*** Material shown ***

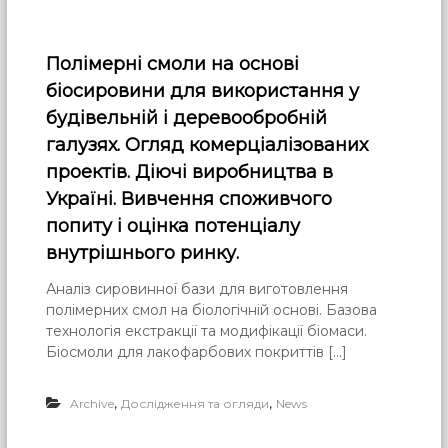
Полімерні смоли на основі
біосировини для використання у
будівельній і деревообробній
галузях. Огляд комерціалізованих
проектів. Діючі виробництва в
Україні. Вивчення споживчого
попиту і оцінка потенціалу
внутрішнього ринку.
Аналіз сировинної бази для виготовлення
полімерних смол на біологічній основі. Базова
технологія екстракції та модифікації біомаси.
Біосмоли для лакофарбових покриттів […]
,
,
Archive
Дослідження та огляди
News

*** End of Material shown ***

§ Exercise goal
Transcribe each entry above without alteration, but keep the pictures out.

§ Answer box
Полімерні смоли на основі
біосировини для використання у
будівельній і деревообробній
галузях. Огляд комерціалізованих
проектів. Діючі виробництва в
Україні. Вивчення споживчого
попиту і оцінка потенціалу
внутрішнього ринку.
Аналіз сировинної бази для виготовлення
полімерних смол на біологічній основі. Базова
технологія екстракції та модифікації біомаси.
Біосмоли для лакофарбових покриттів […]
,
,
Archive
Дослідження та огляди
News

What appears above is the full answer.